今まで読んでくださってきた皆様…ありがとうございます。


…90話記念に感想でも書いていかれませんか?

と言う冗談は置いておいて、これからも携帯充電器をよろしくお願いいたします。

王国の皇居、現在は王女のシェリアと義理の姉扱いのナナが暮らす拠点である。

普段は暖かく優しい空気に包まれた穏やかな空間であり、ナナたちも安心して生活できているのだが……。



今、その空間は緊張で凍り付いていた。

床に正座しているナナ(正座の概念があるのかはわからないが、ナナは自然とその姿勢を取っていた)と、その正面で仁王立ちしているシェリアがその原因である。


疲れ果てた様子の使用人達がナナ達を同情するように見つめており、ミルド、シュビネー、ネイデンの3人はシェリアのことを知っているが故にその覇気に困惑していた。

そして例外が一名、ラディリエはシェリアと初対面である。
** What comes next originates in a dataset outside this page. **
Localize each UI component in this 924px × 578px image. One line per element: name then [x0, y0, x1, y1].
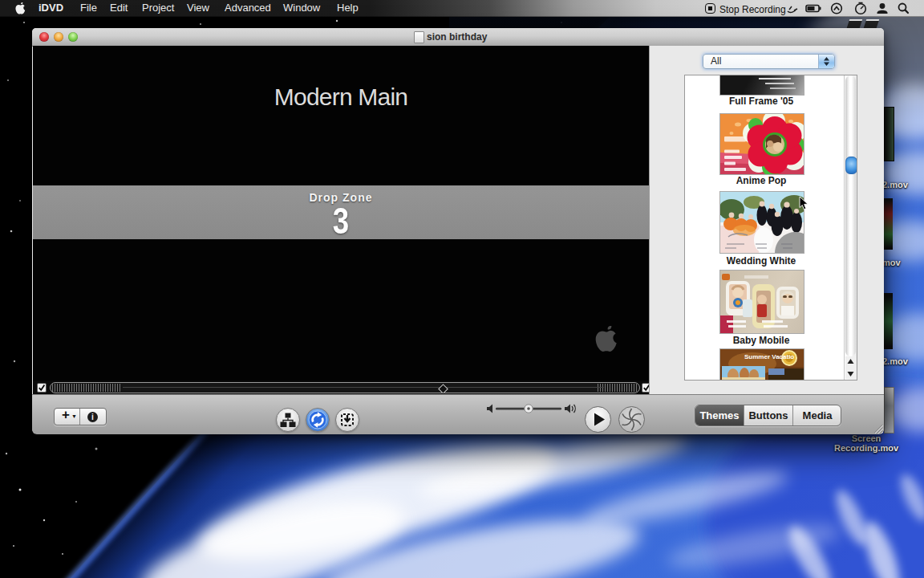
svg-text:Summer Vacatio: Summer Vacatio [744, 353, 794, 360]
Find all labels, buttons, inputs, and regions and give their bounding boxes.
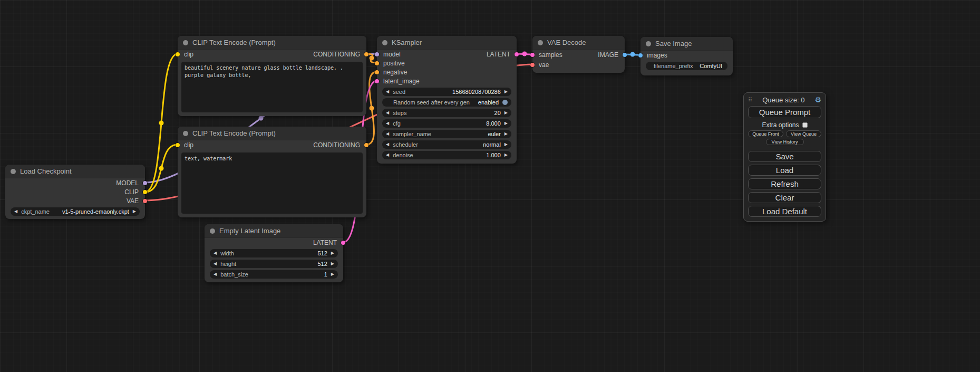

しかしそのラディリエも歳下のシェリアが放つ冷たく光の無い瞳に恐怖していた。


こんな事になった原因は何なのだろうか。

その答えは簡単な事である。


「……それで?」

「2日も…帰らなくてごめんなさい。」

「それだけじゃ無いでしょ?」

「……怪我してごめんなさい。」


ただ単にシェリアが心配していただけだ。


「…はぁ、お姉ちゃんが全然帰ってこなくてすごく心配したんだよ?」

「……ごめんなさい。」

「しかも帰ってきたと思ったら傷だらけで…心臓が止まるかと思ったんだからね?」

「……ごめんなさい。」


数時間もこんなやりとりが続き、激しい戦闘の後ということも相まって頭が働かないナナ、ほぼ条件反射で相槌を打つまでの境地に至る。


「当分は狩に行かないでね!」

「……うん。」

「反省するまで私のお茶会に付き合ってもらうんだから!」

「…うん。」


もうこの説教が終わるなら何でもする、そんな心境のナナの相槌を打つ速さは心なしか早くなっている。


当然、ナナを知り尽くしているシェリアがそんなナナの心境に気がつかない訳がなかった。


「一緒にお風呂にも入ってもらうからね!」

「うん……え?」


ナナの思考が蘇った時…既にナナの未来は確定していた。




所変わって皇居の浴場、ナナは広過ぎて落ち着かないこの場所が苦手だがシェリアはこの場所を気に入っている。


なぜなら……。


「お姉ちゃんと一緒のお風呂……控えめに言って幸せ。」

「……死にたい。」

「シェリア様…お痒いところはございませんか?」


ナナと入っても狭くないからである。

シェリアに髪を洗われているナナはシェリアの良いおもちゃになっており、その顔はお風呂の熱気と羞恥で真っ赤になっている。

入ったばかりなのにのぼせていると言われても不思議ではないほどだ。


まぁ、口では嫌がっているかのように言っているナナだが、シェリアはナナが一緒にお風呂に入ることを嫌っている訳ではないことを知っている。

ただ恥ずかしいだけだと言うことを知っているのだ。ナナが嫌っているのならシェリアは無理に一緒に入らせたりはしない。

……まぁ、ナナの恥ずかしがり方が面白いから嫌がっていても引きずって行きたいと思わないわけでもないのだけれど。


そんなことを考えてているうちにアンナがシェリアの髪を洗い終えて、体を洗い始める。

……当然、シェリアもナナの体を洗う。


「シェリア!?体は自分で洗えるって!」

「…前はそう言って髪すらまともに洗えてなかったのに?」

「うぐ……。」

「その様子だとまだちゃんと洗えないんでしょ?」

「………。」

「私が洗うからね?」

「……はい。」


ナナは全てを諦めた表情でシェリアに身を預ける。アンナはナナの体を洗うシェリアの動きの邪魔にならないようにシェリアの体を洗う。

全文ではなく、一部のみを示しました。